(Beginning of Records supplied)
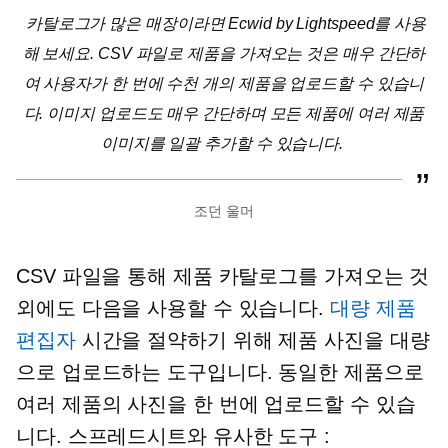
카탈로그가 많은 매장이라면 Ecwid by Lightspeed를 사용
해 보세요. CSV 파일로 제품을 가져오는 것은 매우 간단하
여 사용자가 한 번에 수천 개의 제품을 업로드할 수 있습니
다. 이미지 업로드도 매우 간단하며 모든 제품에 여러 제품
이미지를 일괄 추가할 수 있습니다.
조던 울머
CSV 파일을 통해 제품 카탈로그를 가져오는 것
외에도 다음을 사용할 수 있습니다.
대량 제품
편집자
시간을 절약하기 위해 제품 사진을 대량
으로 업로드하는 도구입니다. 동일한 제품으로
여러 제품의 사진을 한 번에 업로드할 수 있습
니다.
스프레드시트와 유사한
도구 :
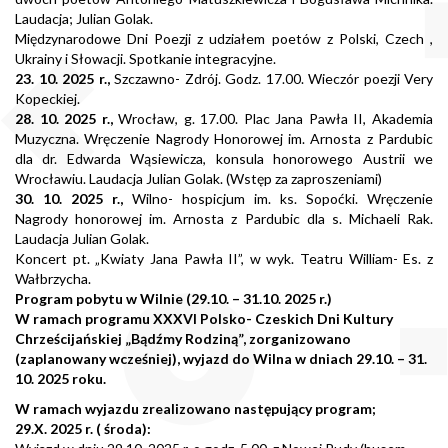
Laudacja; Julian Golak.
Międzynarodowe Dni Poezji z udziałem poetów z Polski, Czech ,
Ukrainy i Słowacji. Spotkanie integracyjne.
23. 10. 2025 r.,
Szczawno- Zdrój. Godz. 17.00. Wieczór poezji Very
Kopeckiej.
28. 10. 2025 r.,
Wrocław, g. 17.00. Plac Jana Pawła II, Akademia
Muzyczna. Wręczenie Nagrody Honorowej im. Arnosta z Pardubic
dla dr. Edwarda Wąsiewicza, konsula honorowego Austrii we
Wrocławiu. Laudacja Julian Golak. (Wstęp za zaproszeniami)
30. 10. 2025 r.,
Wilno- hospicjum im. ks. Sopoćki. Wręczenie
Nagrody honorowej im. Arnosta z Pardubic dla s. Michaeli Rak.
Laudacja Julian Golak.
Koncert pt. „Kwiaty Jana Pawła II”, w wyk. Teatru William- Es. z
Wałbrzycha.
Program pobytu w Wilnie (29.10. – 31.10. 2025 r.)
W ramach programu XXXVI Polsko- Czeskich Dni Kultury
Chrześcijańskiej „Bądźmy Rodziną”, zorganizowano
(zaplanowany wcześniej), wyjazd do Wilna w dniach 29.10. – 31.
10. 2025 roku.
W ramach wyjazdu zrealizowano następujący program;
29.X. 2025 r. ( środa):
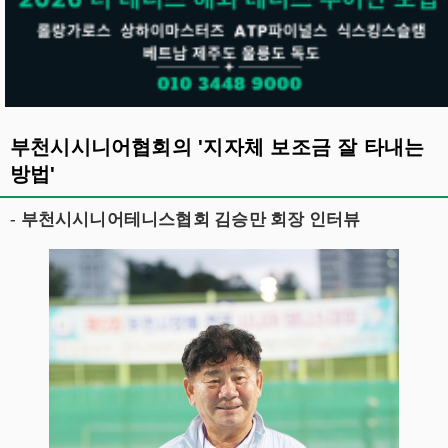
부천시시니어협회의 '지자체 보조금 잘 타내는
방법'
- 부천시시니어테니스협회 김승만 회장 인터뷰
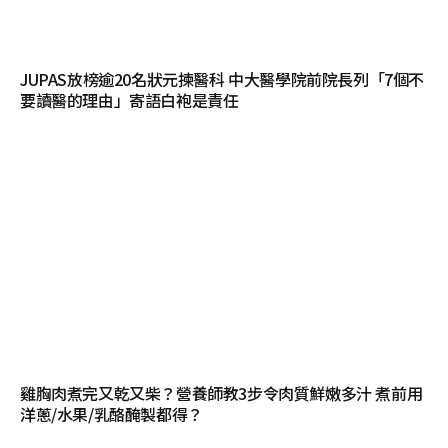
JUPAS放榜逾20名狀元揀醫科 中大醫學院前院長列「7個不
要讀醫的理由」寄語白袍是責任
雞胸肉煮完又乾又柴？營養師教3步令肉質鮮嫩多汁 煮前用
洋蔥/水果/乳酪醃製都得？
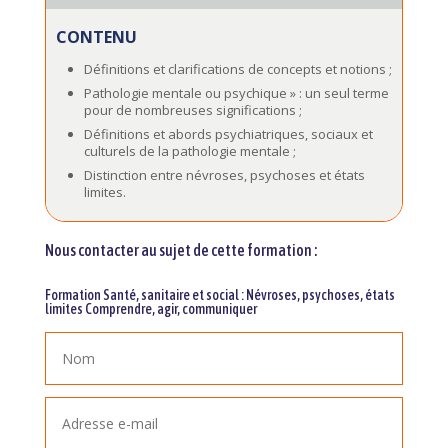
CONTENU
Définitions et clarifications de concepts et notions ;
Pathologie mentale ou psychique » : un seul terme
pour de nombreuses significations ;
Définitions et abords psychiatriques, sociaux et
culturels de la pathologie mentale ;
Distinction entre névroses, psychoses et états
limites.
Nous contacter au sujet de cette formation :
Formation Santé, sanitaire et social : Névroses, psychoses, états
limites Comprendre, agir, communiquer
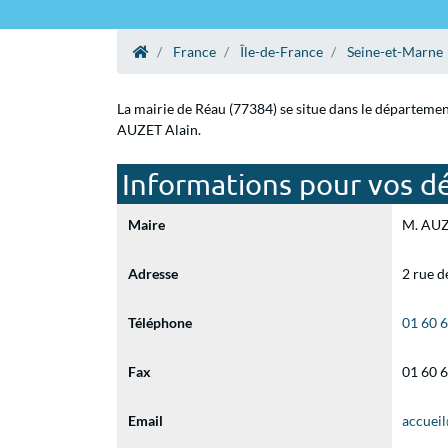
France
Île-de-France
Seine-et-Marne
La mairie de Réau (77384) se situe dans le départemen
AUZET Alain.
Informations pour vos d
Maire
M. AUZE
Adresse
2 rue d
Téléphone
01 60 
Fax
01 60 
Email
accuei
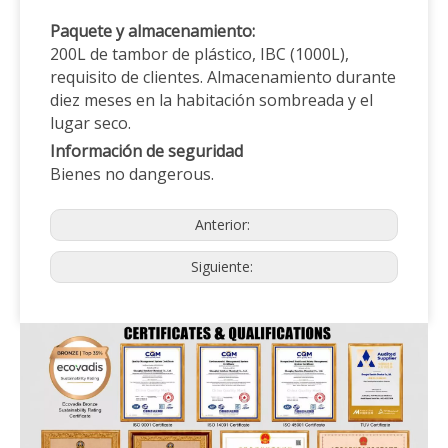
Paquete y
almacenamiento:
200L de tambor de plástico, IBC (1000L),
requisito de clientes. Almacenamiento durante
diez meses en la habitación sombreada y el
lugar seco.
Información de seguridad
Bienes no dangerous.
Anterior:
Siguiente:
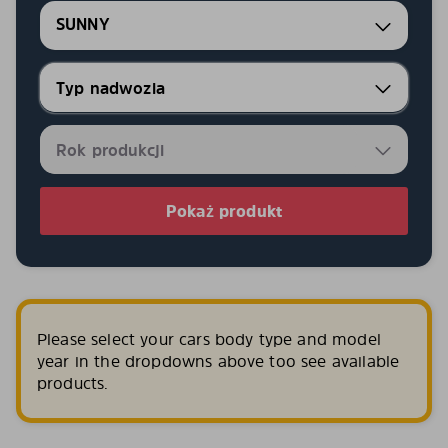
SUNNY
Pokaż produkt
Please select your cars body type and model
year in the dropdowns above too see available
products.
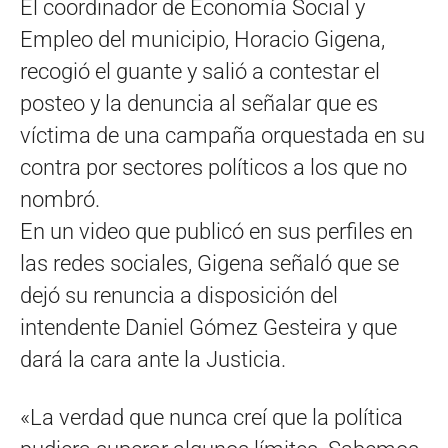
El coordinador de Economía Social y
Empleo del municipio, Horacio Gigena,
recogió el guante y salió a contestar el
posteo y la denuncia al señalar que es
víctima de una campaña orquestada en su
contra por sectores políticos a los que no
nombró.
En un video que publicó en sus perfiles en
las redes sociales, Gigena señaló que se
dejó su renuncia a disposición del
intendente Daniel Gómez Gesteira y que
dará la cara ante la Justicia.
«La verdad que nunca creí que la política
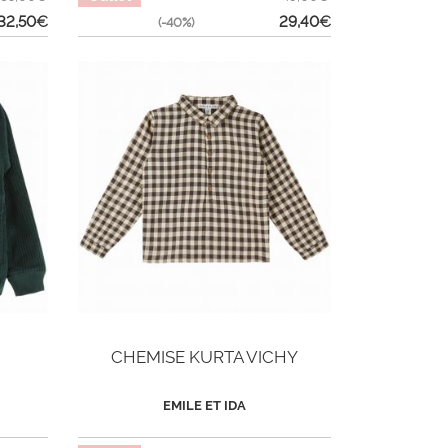
32,50
€
29,40
€
(-40%)
CHEMISE KURTA VICHY
EMILE ET IDA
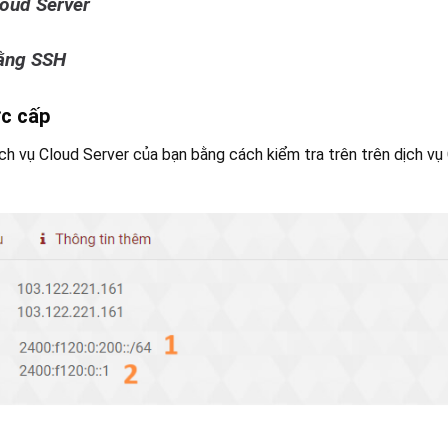
loud Server
bằng SSH
ợc cấp
ch vụ Cloud Server của bạn bằng cách kiểm tra trên trên dịch vụ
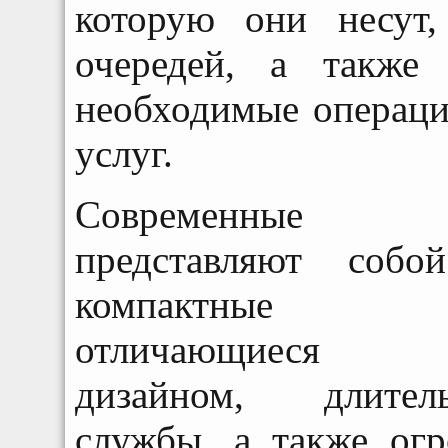
которую они несут
очередей, а также
необходимые операци
услуг.
Современные 
представляют соб
компактные у
отличающиеся о
дизайном, длите
службы, а также ог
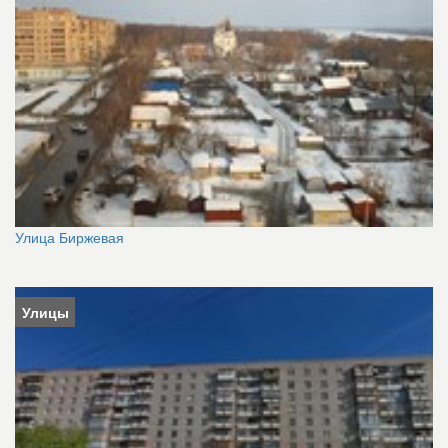
Улица Биржевая
Улицы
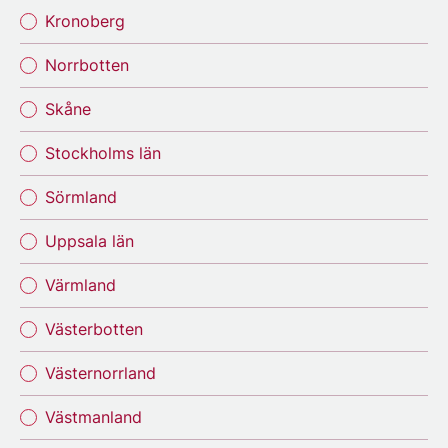
Kronoberg
Norrbotten
Skåne
Stockholms län
Sörmland
Uppsala län
Värmland
Västerbotten
Västernorrland
Västmanland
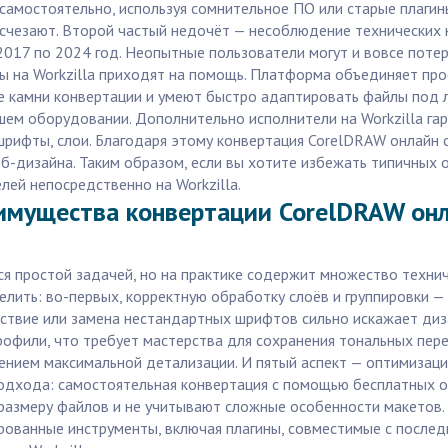
самостоятельно, используя сомнительное ПО или старые плагины
исчезают. Второй частый недочёт — несоблюдение технических
017 по 2024 год. Неопытные пользователи могут и вовсе потер
ты на Workzilla приходят на помощь. Платформа объединяет пр
ые камни конвертации и умеют быстро адаптировать файлы под 
ашем оборудовании. Дополнительно исполнители на Workzilla г
рифты, слои. Благодаря этому конвертация CorelDRAW онлайн с
б-дизайна. Таким образом, если вы хотите избежать типичных 
ей непосредственно на Workzilla.
еимущества конвертации CorelDRAW он
я простой задачей, но на практике содержит множество технич
ить: во-первых, корректную обработку слоёв и группировки — 
ствие или замена нестандартных шрифтов сильно искажает диза
офили, что требует мастерства для сохранения тональных пере
нением максимальной детализации. И пятый аспект — оптимизац
подхода: самостоятельная конвертация с помощью бесплатных 
о размеру файлов и не учитывают сложные особенности макетов.
ованные инструменты, включая плагины, совместимые с послед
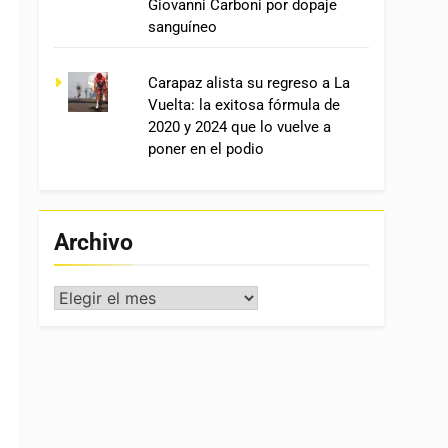
Giovanni Carboni por dopaje
sanguíneo
Carapaz alista su regreso a La
Vuelta: la exitosa fórmula de
2020 y 2024 que lo vuelve a
poner en el podio
Archivo
Archivo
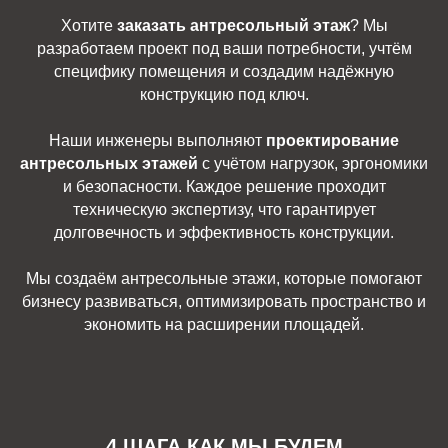
Хотите
заказать антресольный этаж
? Мы
разработаем проект под ваши потребности, учтём
специфику помещения и создадим надёжную
конструкцию под ключ.
Наши инженеры выполняют
проектирование
антресольных этажей
с учётом нагрузок, эргономики
и безопасности. Каждое решение проходит
техническую экспертизу, что гарантирует
долговечность и эффективность конструкции.
Мы создаём антресольные этажи, которые помогают
бизнесу развиваться, оптимизировать пространство и
экономить на расширении площадей.
4 ШАГА КАК МЫ БУДЕМ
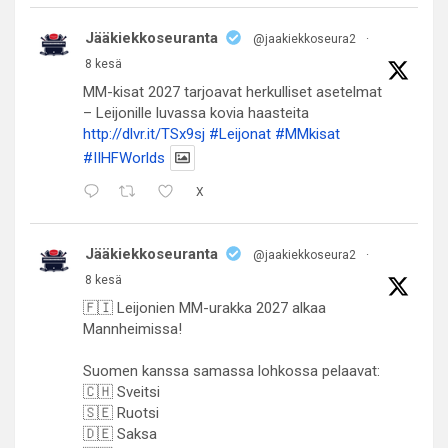
Jääkiekkoseuranta
@jaakiekkoseura2
·
8 kesä
MM-kisat 2027 tarjoavat herkulliset asetelmat
– Leijonille luvassa kovia haasteita
http://dlvr.it/TSx9sj
#Leijonat
#MMkisat
#IIHFWorlds
X
Jääkiekkoseuranta
@jaakiekkoseura2
·
8 kesä
🇫🇮 Leijonien MM-urakka 2027 alkaa
Mannheimissa!
Suomen kanssa samassa lohkossa pelaavat:
🇨🇭 Sveitsi
🇸🇪 Ruotsi
🇩🇪 Saksa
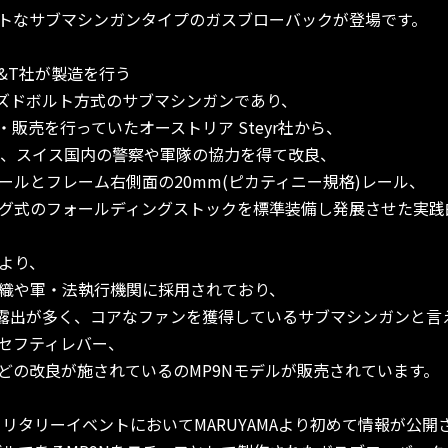
クトなサブマシンガンタイプのガスブローバックが登場です。
B&T社が製造を行う
ーズドボルト方式のサブマシンガンであり、
発・販売を行っていたオーストリア Steyr社から、
収し、スイス国内の警察や軍隊の協力を得て改良、
ールとフレーム右側面の20mm(ピカティニー規格)レール、
グ式のフォールディングストックを標準装備し発展させた実践
より、
織や軍・法執行機関に採用されており、
の露出が多く、コアなファンを獲得しているサブマシンガンと言
セフティレバー、
どの改良が施されているのMP9Nモデルが販売されています。
ミリタリーイベントにおいてMARUYAMAより初めて情報が公開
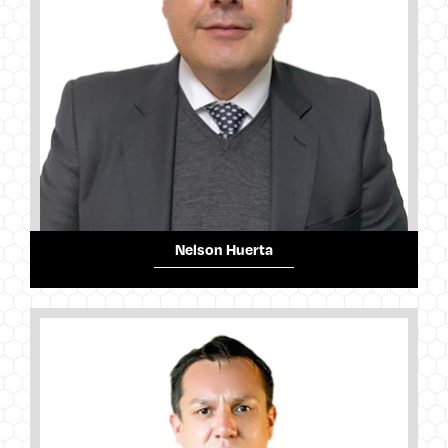
Nelson Huerta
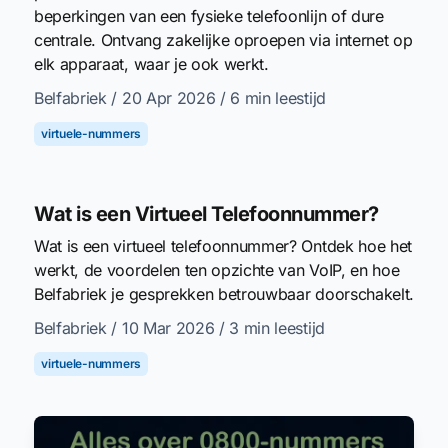
beperkingen van een fysieke telefoonlijn of dure
centrale. Ontvang zakelijke oproepen via internet op
elk apparaat, waar je ook werkt.
Belfabriek
/ 20 Apr 2026
/ 6 min leestijd
virtuele-nummers
Wat is een Virtueel Telefoonnummer?
Wat is een virtueel telefoonnummer? Ontdek hoe het
werkt, de voordelen ten opzichte van VoIP, en hoe
Belfabriek je gesprekken betrouwbaar doorschakelt.
Belfabriek
/ 10 Mar 2026
/ 3 min leestijd
virtuele-nummers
(End of Records supplied)
§ **Exercise**: Within the data above, pick out all lines holding the word "Jana".

§ **Answer space**:
Wrocław, g. 17.00. Plac Jana Pawła II, Akademia
Koncert pt. „Kwiaty Jana Pawła II”, w wyk. Teatru William- Es. z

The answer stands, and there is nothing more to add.